Corn futures on the Chicago Board of Trade ended higher on Thursday due to disappointing rainfall midweek in the US Midwest and forecasts for hotter weather by the weekend, traders said. A strong rally in wheat and a technical bounce from the tumble on Tuesday to fresh eight-month lows also boosted the corn futures market, they said.
CBoT corn closed 1-3/4 to 4-3/4 cents per bushel higher, with July up 4 at $3.24 per bushel. New-crop December was up 4-1/2 at $3.42-1/2 per bushel. Volume was lighter than in recent weeks after the US Independence holiday. An estimated 180,105 corn futures and 55,622 options traded.
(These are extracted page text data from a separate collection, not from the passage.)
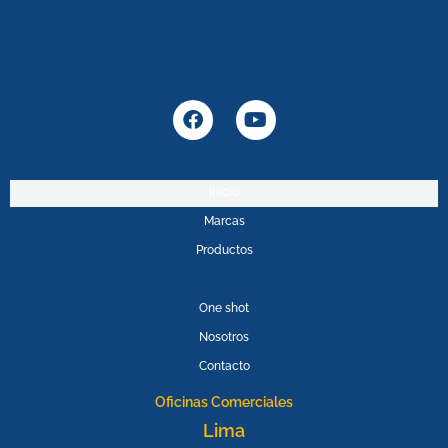
F
Y
a
o
c
u
e
t
b
u
Inicio
o
b
Marcas
o
e
k
Productos
PROMOPOWER
One shot
Nosotros
Contacto
Oficinas Comerciales
Lima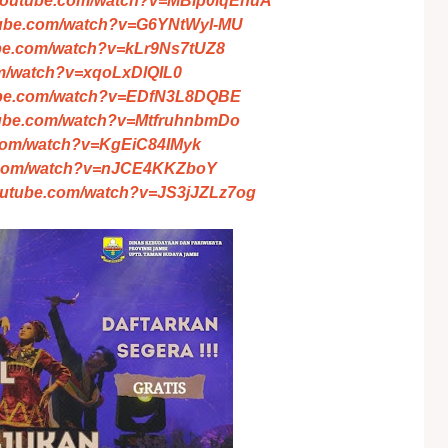
.youtube.com/watch?v=MBip0lqEhuA
tube.com/watch?v=G6YNtWyI-MU
ube.com/watch?v=kLr9Ns7tUZ8
om/watch?v=xqoLxDlQIL0
tube.com/watch?v=EDfN3L8DQBE
tube.com/watch?v=MtfruhnbmDo
.com/watch?v=KgEiC84IMyk
e.com/watch?v=nJCE4KKZboY
outube.com/watch?v=JS3jJZLz7og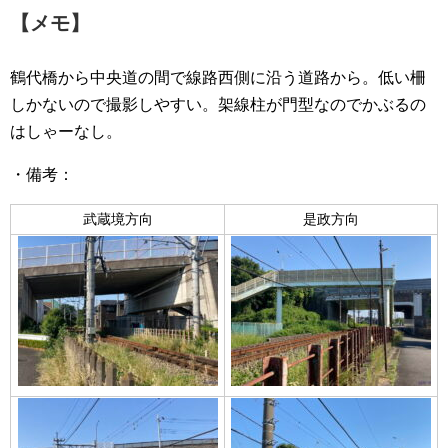
【メモ】
鶴代橋から中央道の間で線路西側に沿う道路から。低い柵
しかないので撮影しやすい。架線柱が門型なのでかぶるの
はしゃーなし。
・備考：
武蔵境方向
是政方向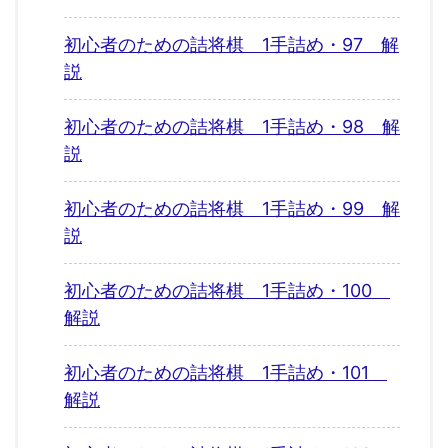
初心者のための詰将棋 1手詰め・97 解
説
初心者のための詰将棋 1手詰め・98 解
説
初心者のための詰将棋 1手詰め・99 解
説
初心者のための詰将棋 1手詰め・100
解説
初心者のための詰将棋 1手詰め・101
解説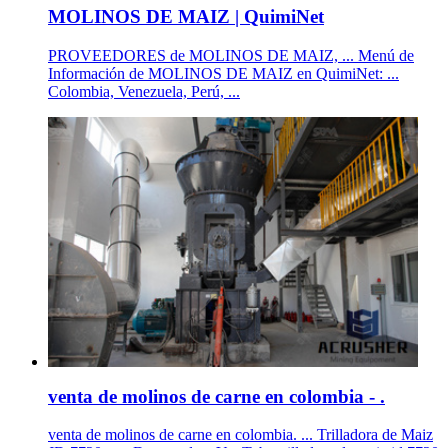
MOLINOS DE MAIZ | QuimiNet
PROVEEDORES de MOLINOS DE MAIZ, ... Menú de
Información de MOLINOS DE MAIZ en QuimiNet: ...
Colombia, Venezuela, Perú, ...
venta de molinos de carne en colombia - .
venta de molinos de carne en colombia. ... Trilladora de Maiz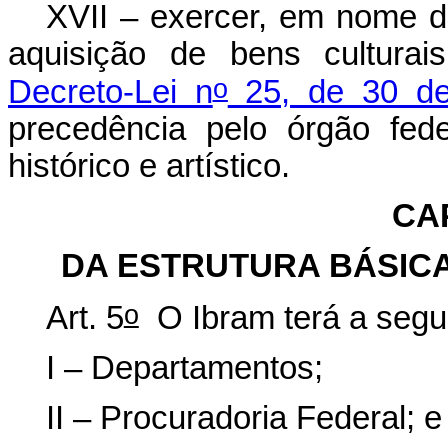
XVII – exercer, em nome da
aquisição de bens cultura
o
Decreto-Lei n
25, de 30 de
precedência pelo órgão fed
histórico e artístico.
CAP
DA ESTRUTURA BÁSICA
o
Art. 5
O Ibram terá a segui
I – Departamentos;
II – Procuradoria Federal; e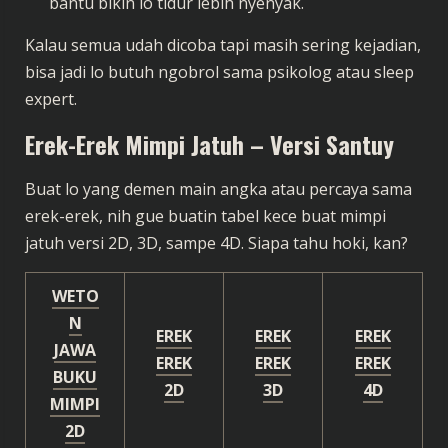
bantu bikin lo tidur lebih nyenyak.
Kalau semua udah dicoba tapi masih sering kejadian,
bisa jadi lo butuh ngobrol sama psikolog atau sleep
expert.
Erek-Erek Mimpi Jatuh – Versi Santuy
Buat lo yang demen main angka atau percaya sama
erek-erek, nih gue buatin tabel kece buat mimpi
jatuh versi 2D, 3D, sampe 4D. Siapa tahu hoki, kan?
WETO
N
EREK
EREK
EREK
JAWA
EREK
EREK
EREK
BUKU
2D
3D
4D
MIMPI
2D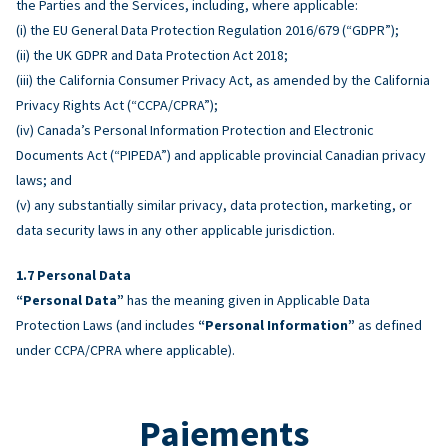
the Parties and the Services, including, where applicable:
(i) the EU General Data Protection Regulation 2016/679 (“GDPR”);
(ii) the UK GDPR and Data Protection Act 2018;
(iii) the California Consumer Privacy Act, as amended by the California
Privacy Rights Act (“CCPA/CPRA”);
(iv) Canada’s Personal Information Protection and Electronic
Documents Act (“PIPEDA”) and applicable provincial Canadian privacy
laws; and
(v) any substantially similar privacy, data protection, marketing, or
data security laws in any other applicable jurisdiction.
Personal Data
“Personal Data”
has the meaning given in Applicable Data
Protection Laws (and includes
“Personal Information”
as defined
under CCPA/CPRA where applicable).
Paiements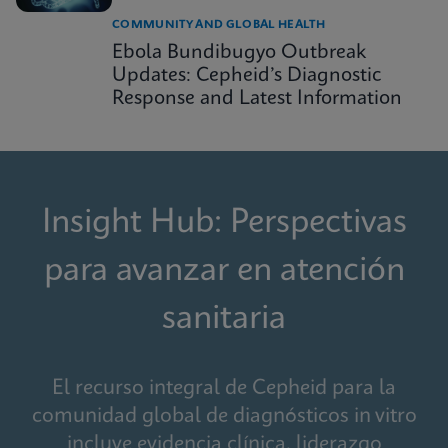
COMMUNITY AND GLOBAL HEALTH
Ebola Bundibugyo Outbreak
Updates: Cepheid’s Diagnostic
Response and Latest Information
Insight Hub: Perspectivas
para avanzar en atención
sanitaria
El recurso integral de Cepheid para la
comunidad global de diagnósticos in vitro
incluye evidencia clínica, liderazgo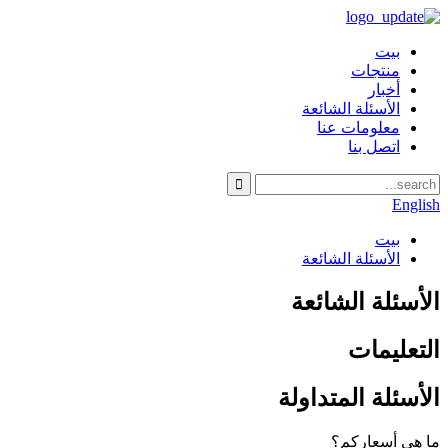
بيت
منتجات
أخبار
الأسئلة الشائعة
معلومات عنا
اتصل بنا
English
بيت
الأسئلة الشائعة
الأسئلة الشائعة
التعليمات
الأسئلة المتداولة
ما هي أسعاركم؟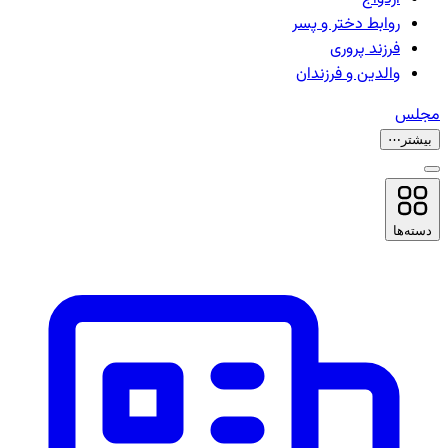
روابط دختر و پسر
فرزند پروری
والدین و فرزندان
مجلس
بیشتر
⋯
دسته‌ها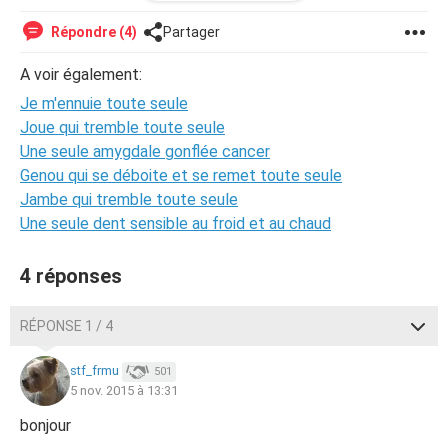
Merci de m'aider !
Répondre (4)
Partager
A voir également:
Je m'ennuie toute seule
Joue qui tremble toute seule
Une seule amygdale gonflée cancer
Genou qui se déboite et se remet toute seule
Jambe qui tremble toute seule
Une seule dent sensible au froid et au chaud
4 réponses
RÉPONSE 1 / 4
stf_frmu
501
5 nov. 2015 à 13:31
bonjour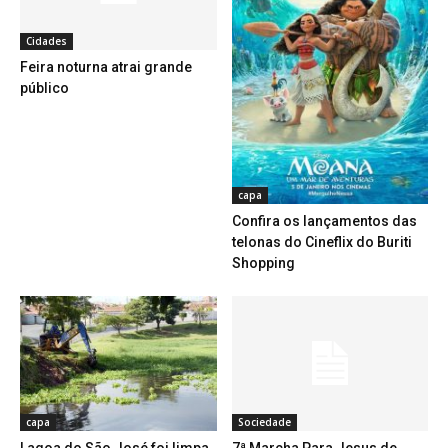
Cidades
Feira noturna atrai grande
público
capa
Confira os lançamentos das
telonas do Cineflix do Buriti
Shopping
capa
Sociedade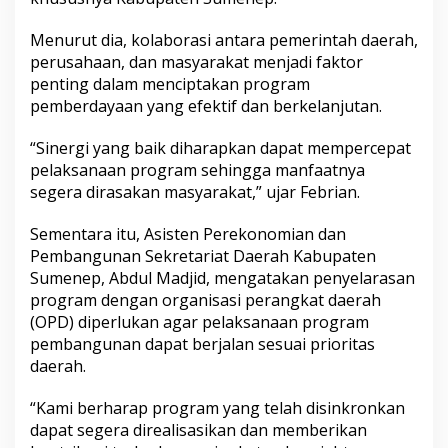
Menurut dia, kolaborasi antara pemerintah daerah,
perusahaan, dan masyarakat menjadi faktor
penting dalam menciptakan program
pemberdayaan yang efektif dan berkelanjutan.
“Sinergi yang baik diharapkan dapat mempercepat
pelaksanaan program sehingga manfaatnya
segera dirasakan masyarakat,” ujar Febrian.
Sementara itu, Asisten Perekonomian dan
Pembangunan Sekretariat Daerah Kabupaten
Sumenep, Abdul Madjid, mengatakan penyelarasan
program dengan organisasi perangkat daerah
(OPD) diperlukan agar pelaksanaan program
pembangunan dapat berjalan sesuai prioritas
daerah.
“Kami berharap program yang telah disinkronkan
dapat segera direalisasikan dan memberikan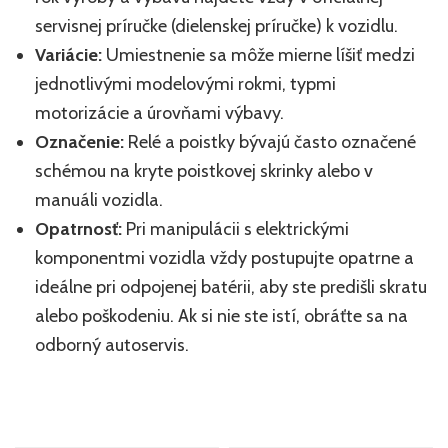
servisnej príručke (dielenskej príručke) k vozidlu.
Variácie:
Umiestnenie sa môže mierne líšiť medzi
jednotlivými modelovými rokmi, typmi
motorizácie a úrovňami výbavy.
Označenie:
Relé a poistky bývajú často označené
schémou na kryte poistkovej skrinky alebo v
manuáli vozidla.
Opatrnosť:
Pri manipulácii s elektrickými
komponentmi vozidla vždy postupujte opatrne a
ideálne pri odpojenej batérii, aby ste predišli skratu
alebo poškodeniu. Ak si nie ste istí, obráťte sa na
odborný autoservis.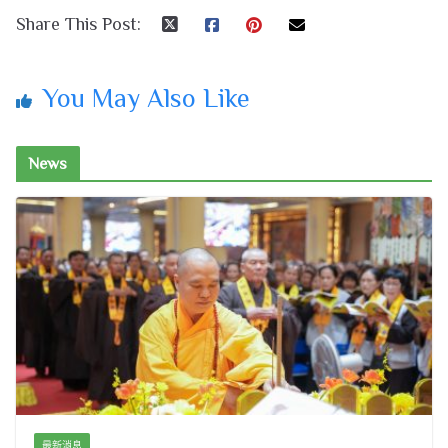
Share This Post:
You May Also Like
News
最新消息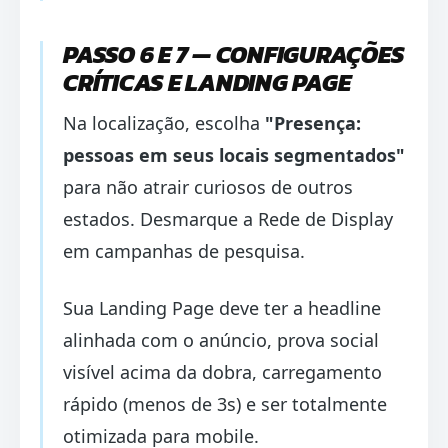
PASSO 6 E 7 — CONFIGURAÇÕES
CRÍTICAS E LANDING PAGE
Na localização, escolha
"Presença:
pessoas em seus locais segmentados"
para não atrair curiosos de outros
estados. Desmarque a Rede de Display
em campanhas de pesquisa.
Sua Landing Page deve ter a headline
alinhada com o anúncio, prova social
visível acima da dobra, carregamento
rápido (menos de 3s) e ser totalmente
otimizada para mobile.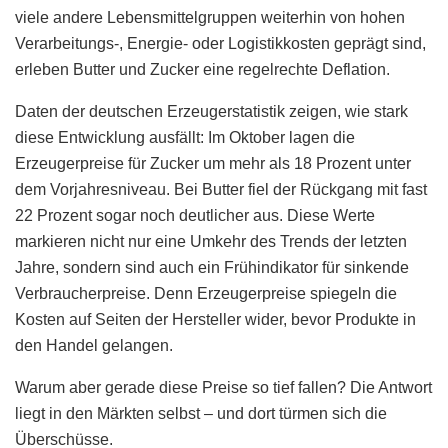
viele andere Lebensmittelgruppen weiterhin von hohen
Verarbeitungs-, Energie- oder Logistikkosten geprägt sind,
erleben Butter und Zucker eine regelrechte Deflation.
Daten der deutschen Erzeugerstatistik zeigen, wie stark
diese Entwicklung ausfällt: Im Oktober lagen die
Erzeugerpreise für Zucker um mehr als 18 Prozent unter
dem Vorjahresniveau. Bei Butter fiel der Rückgang mit fast
22 Prozent sogar noch deutlicher aus. Diese Werte
markieren nicht nur eine Umkehr des Trends der letzten
Jahre, sondern sind auch ein Frühindikator für sinkende
Verbraucherpreise. Denn Erzeugerpreise spiegeln die
Kosten auf Seiten der Hersteller wider, bevor Produkte in
den Handel gelangen.
Warum aber gerade diese Preise so tief fallen? Die Antwort
liegt in den Märkten selbst – und dort türmen sich die
Überschüsse.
"I think it was a technical bounce in corn and the soy complex, corn had gotten oversold," said Mario Balletto, analyst for Citigroup. The US corn crop is in its early stages of the crucial pollination or reproductive stage of development and hot weather now could trim production prospects.
Light scattered showers fell across the US Midwest crop belt during the past two days, with hotter, drier conditions expected by the weekend, a forecaster said Thursday. "It's going to be a little bit hotter, increasing the stress to corn, in the next three to four days, especially the weekend. But then it will turn cooler," said Joel Burgio, a forecaster with DTN Meteorlogix.
US farmers have planted the largest land area to corn since 1944 because of the price surge early this year to 10-year highs amid soaring demand from the ethanol industry. A bumper corn crop is needed to satisfy the demand for corn from the fledgling green fuels sector while maintaining feed grain stocks for the more traditional livestock and export sectors.
Deliveries of corn on the July contract were heavy on Thursday at 1,369 lots and a Man customer was the main stopper of 735 lots. Cash basis bids for corn were firm at river locations amid solid export demand and steady at interior locations. Farmer selling was slow because of the fall Tuesday to eight-month lows in corn futures prices, cash dealers said.
Traders are watching the September contract trade well below all key moving averages and the nine-day relative strength index is deep into oversold territory at 21. Traders view an RSI of 30 or less as an oversold market and 70 or more as an overbought market. Oat futures closed 6-3/4 cents per bushel lower to up 1-3/4, with July down 6-3/4 at $2.86-1/4 per bushel. Oat volume was light estimated at 783 futures and four options.